The state-owned Graphic, reporting on efforts to reconcile President Mills and former President Rawlings, had the headline “Ministers move to reconcile Mills, Rawlings.”
It said Regional Ministers had initiated moves to reconcile President Mills and former President Rawlings to consolidate the peace and stability of the country.
The Upper East Regional Minister, Mr. Mark Woyongo, said the initiative was also aimed at improving relations between the two statesmen.
He confirmed that a meeting of Regional Ministers was held in Kumasi to deliberate on the initiative and to mobilise a number of chiefs throughout the country to lead a team of mediators to help mend the relations between President Mills and former President Rawlings.
Mr. Woyongo said the move was not necessarily to woo the former President to join the campaign programme of the ruling National Democratic Congress (NDC) but to work towards getting the two gentlemen to agree to sing from the same hymn sheet to facilitate peace in the country during the run-up to the polls.
He explained that the idea was conceived by the chiefs in his region and he discussed it with his colleagues from the Upper West and Northern regions who hailed the initiative which they put before other colleagues at the emergency meeting of regional Ministers on Tuesday.
However, Mr. Kofi Adams, an aide to former President Rawlings, said the premise on which the initiative was mooted was wrong because former President Rawlings was not a threat to election 2012.
Mr. Adams said party unity should revolve around values and principles but added that “the office of the former President will wait for a request for the meeting and draw his (Rawlings) attention to it and if his schedule allows it he shall do so”.
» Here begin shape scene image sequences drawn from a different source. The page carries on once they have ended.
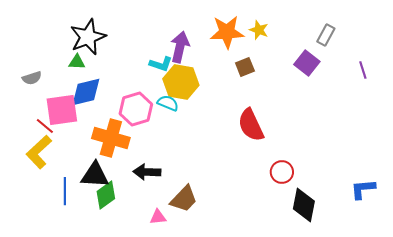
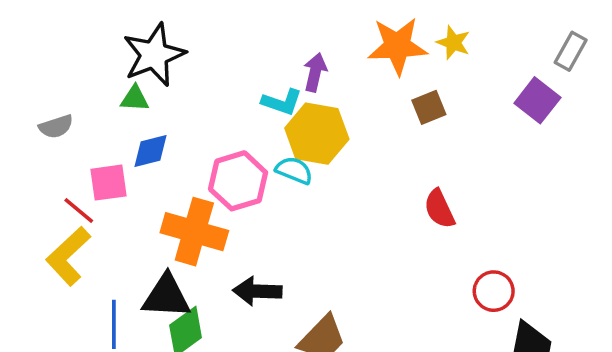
purple arrow: (180, 47) -> (315, 72), size x0.7
blue diamond: (86, 92) -> (151, 151), size x0.7
pink square: (62, 110) -> (109, 183), size x0.7
red semicircle: (251, 125) -> (439, 209), size x0.7

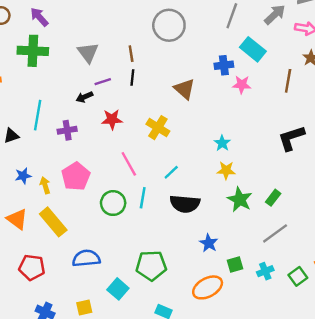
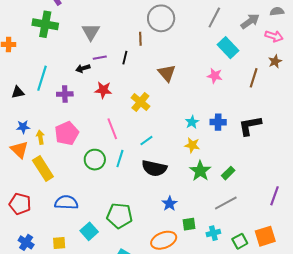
brown line: (131, 54) -> (140, 39), moved
blue cross: (224, 65) -> (218, 122), moved
orange triangle: (17, 219) -> (19, 150), moved

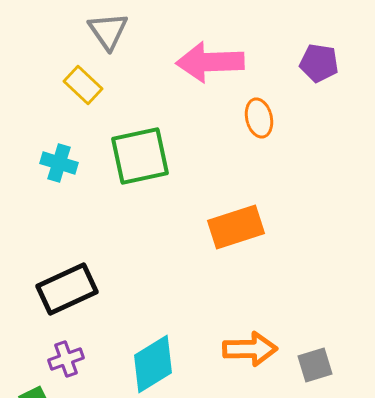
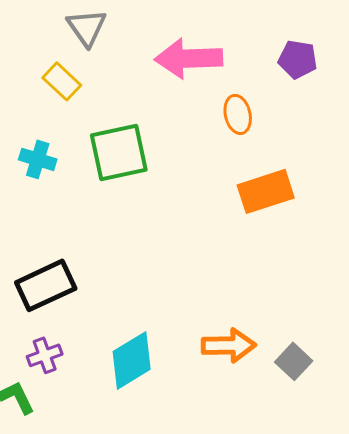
orange rectangle: (236, 227) -> (266, 191), moved
gray square: (315, 365) -> (294, 361), turned -30

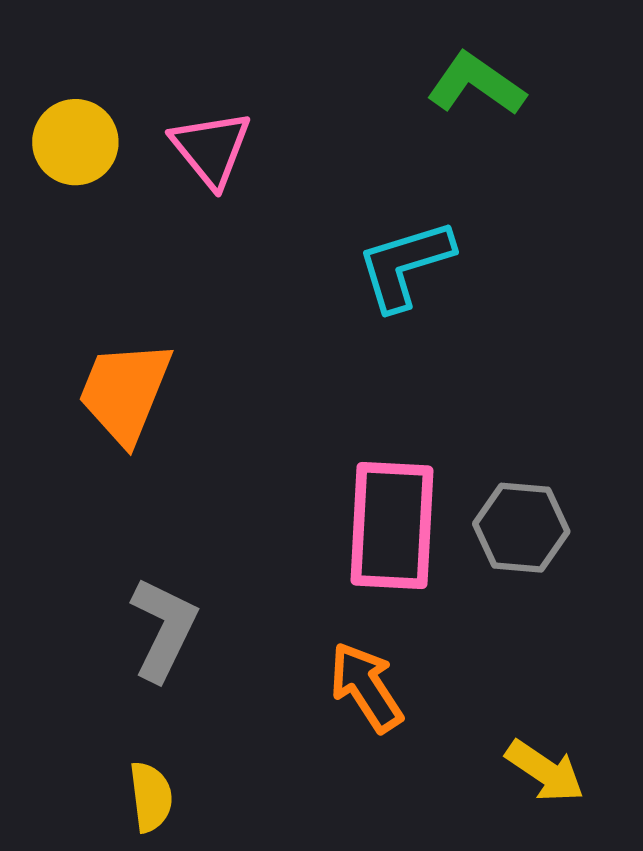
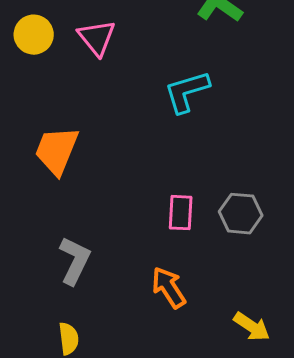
pink rectangle: (392, 526) -> (181, 213), size x0.6

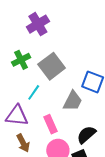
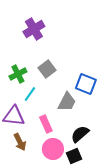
green cross: (21, 60) -> (18, 74), moved
gray square: (52, 66) -> (47, 69), size x0.7

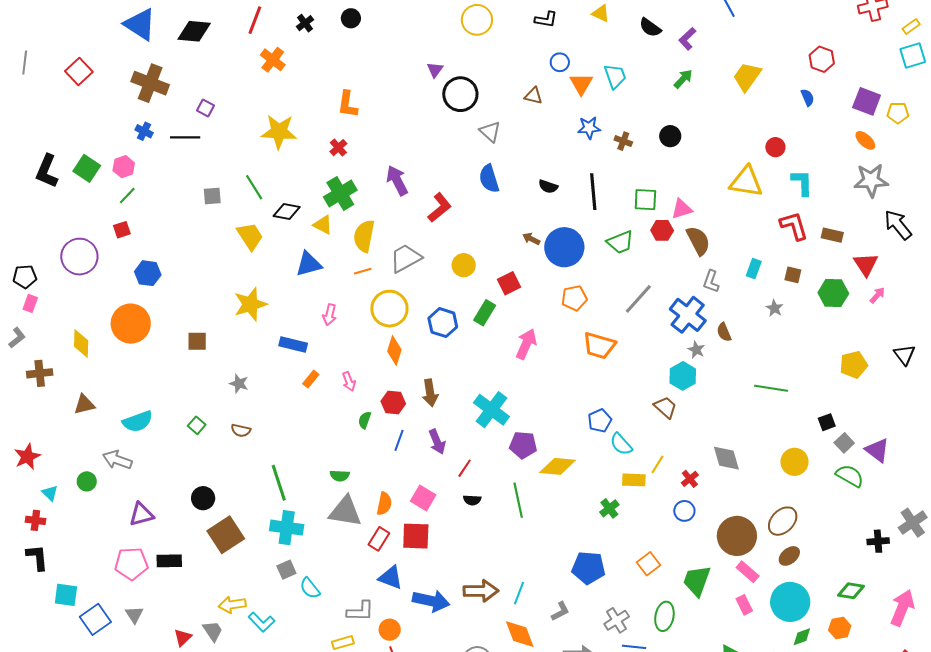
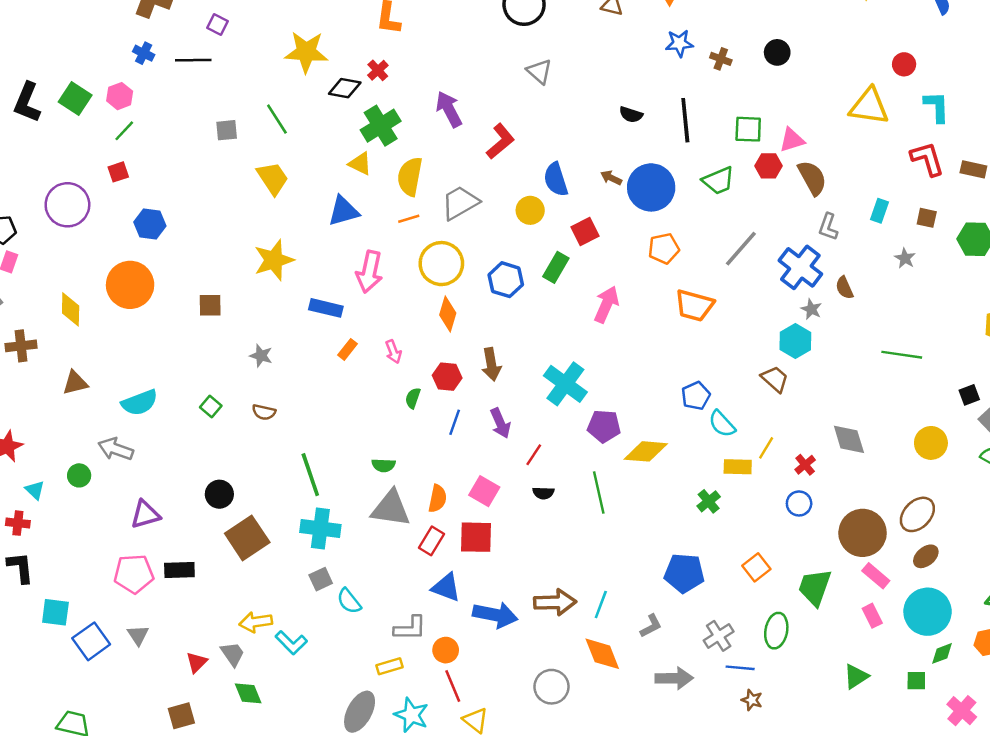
gray triangle: (490, 132) -> (539, 72), moved
blue semicircle: (489, 179) -> (556, 179), moved
black diamond: (287, 212) -> (345, 88), moved
pink arrow: (330, 315) -> (369, 272), size x1.6

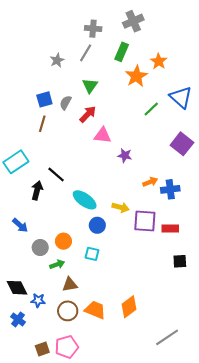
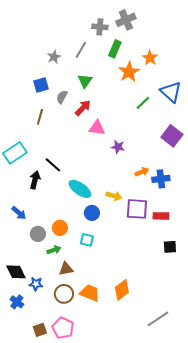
gray cross: (93, 29) -> (100, 27), moved
blue square: (44, 99) -> (41, 85), moved
pink pentagon: (67, 347) -> (63, 328), turned -30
The Daily Guide’s headline read “NDC meets over Rawlings” with the story saying “linchpins of the ruling national Democratic Congress (NDC)” met in Kumasi “to hatch a plan to woo the Rawlingses to join the party’s campaign machinery for the 2012 polls”.
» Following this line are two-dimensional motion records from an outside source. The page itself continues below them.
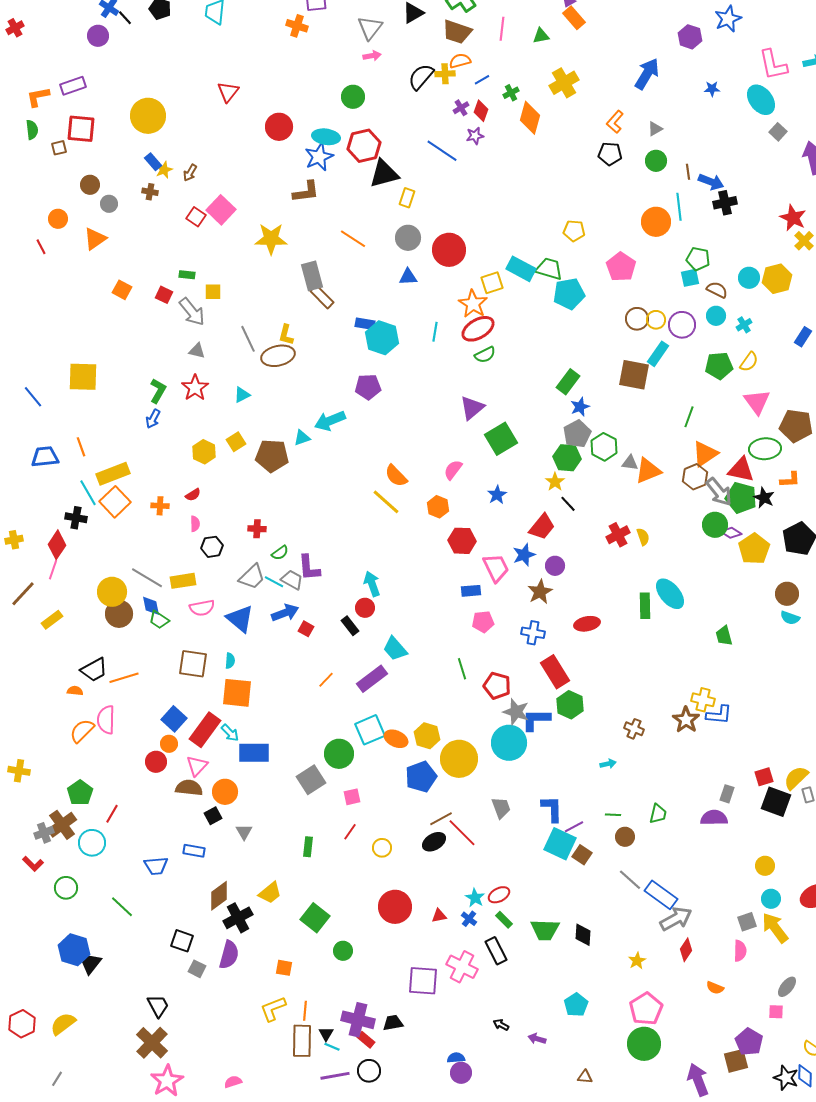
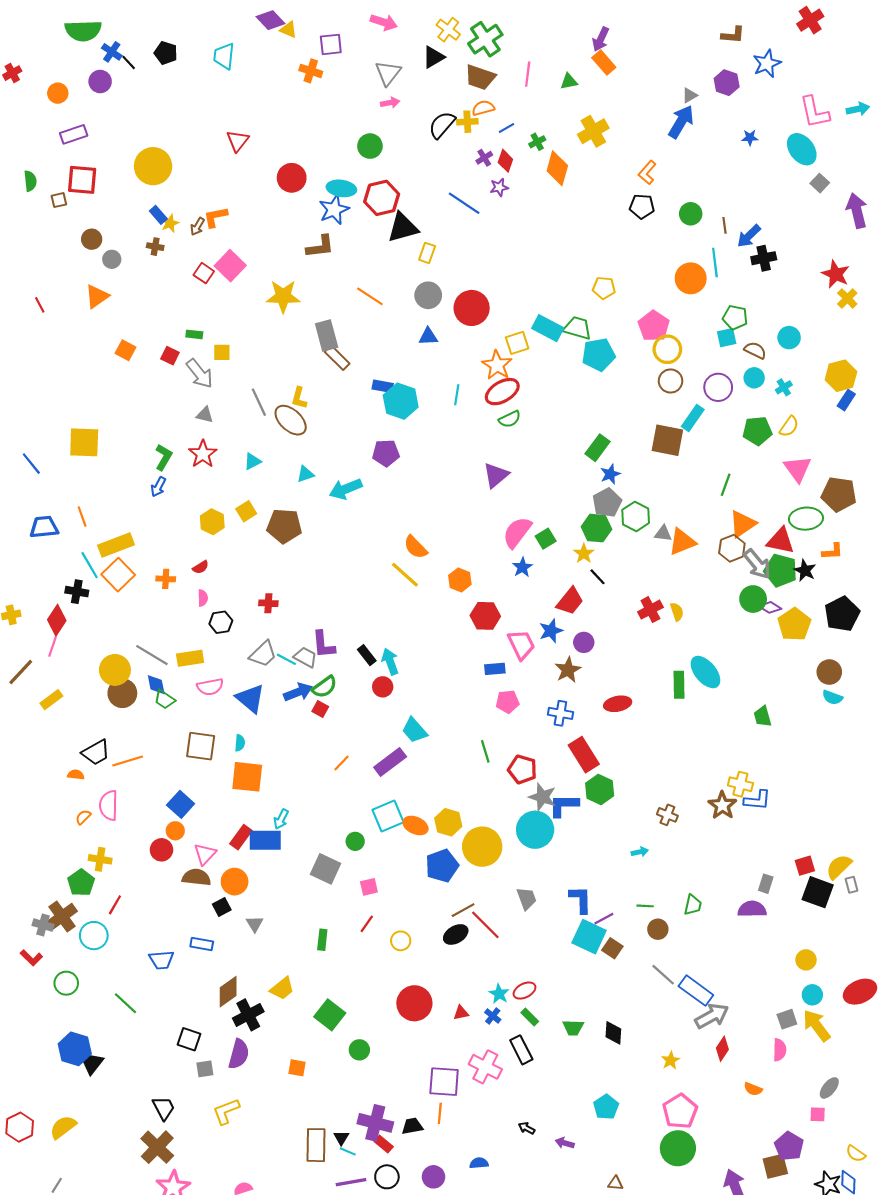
orange L-shape: (38, 97) -> (215, 217), moved
gray triangle: (655, 129) -> (690, 95), moved
blue arrow: (711, 182) -> (749, 236), turned 115
orange circle: (58, 219) -> (58, 93), moved
yellow hexagon: (777, 279) -> (841, 376), moved
yellow circle: (656, 320) -> (667, 349), moved, size x1.4
brown ellipse: (278, 356) -> (291, 420), turned 56
cyan triangle: (302, 438) -> (305, 474), moved
green square: (501, 439) -> (546, 539), moved, size x0.6
pink semicircle: (453, 470) -> (517, 532), moved, size x1.5
green semicircle: (280, 553) -> (324, 687), moved, size x1.4
black rectangle: (350, 626) -> (367, 655), moved
red rectangle: (205, 730) -> (241, 837), moved, size x0.7
orange semicircle: (82, 731) -> (83, 817), size x0.6
cyan arrow: (230, 733) -> (281, 819), moved, turned 72
green circle: (339, 754) -> (355, 841), size x0.6
yellow cross: (19, 771) -> (100, 859), moved
gray square: (311, 780) -> (326, 869), turned -32
gray cross: (44, 833) -> (43, 925), turned 36
green trapezoid: (545, 930) -> (573, 1028), size x0.7
gray square: (197, 969) -> (205, 1069), turned -36
yellow L-shape: (273, 1009) -> (226, 1111), moved
orange line: (305, 1011) -> (440, 1113), moved
purple circle: (461, 1073) -> (433, 1177), moved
It said all 10 regional ministers and NDC regional chairmen from the length and breadth of the country attended the emergency meeting held at the Regional Coordinating Council.
The newspaper said the agenda was what the 10 regional ministers and chairmen could do to help bring the party founder Jerry John Rawlings back to the party.
The meeting considered the formation of a coalition of traditional rulers who would be mandated to broker peace.
An Accra-based radio station, Joy FM, reported on its website that “Rawlings needs no begging to be on campaign trail – Kofi Adams.”
The story said Kofi Adams, suspended General Secretary of the National Democratic Congress and aide to the Rawlingses, says the former president will only be back on the campaign trail if the values and principles he so much reveres are restored in the party.
He said whilst the ex-president was open to party unity, that unity would only be premised on the values and principles of the party.
The radio station quoted pollster Ben Ephson as saying he was convinced the coalition of chiefs to mediate between the two high-profile personalities was not the right way to go, especially when chiefs were not allowed under the constitution to engage in partisan politics.
He would rather the council of elders of the NDC met together with the ex-president’s wife, Nana Konadu Agyeman-Rawlings, to resolve the crisis.
In another story, with the headline “Hot chase for Rawlings” the Daily Guide said Rawlings, who until recently had virtually become an alien in the ruling NDC, had suddenly become the “darling boy” and a toast of the party.
“Mr. Rawlings has suddenly become a hot cake in the NDC, with party leaders desperate to get him aboard the 2012 campaign trail by all means,” the newspaper said.
It quoted sources as saying that a strategy has been devised to use chiefs and traditional authorities, especially those from the Volta Region, to appeal to Rawlings to bury the hatchet and join the campaign.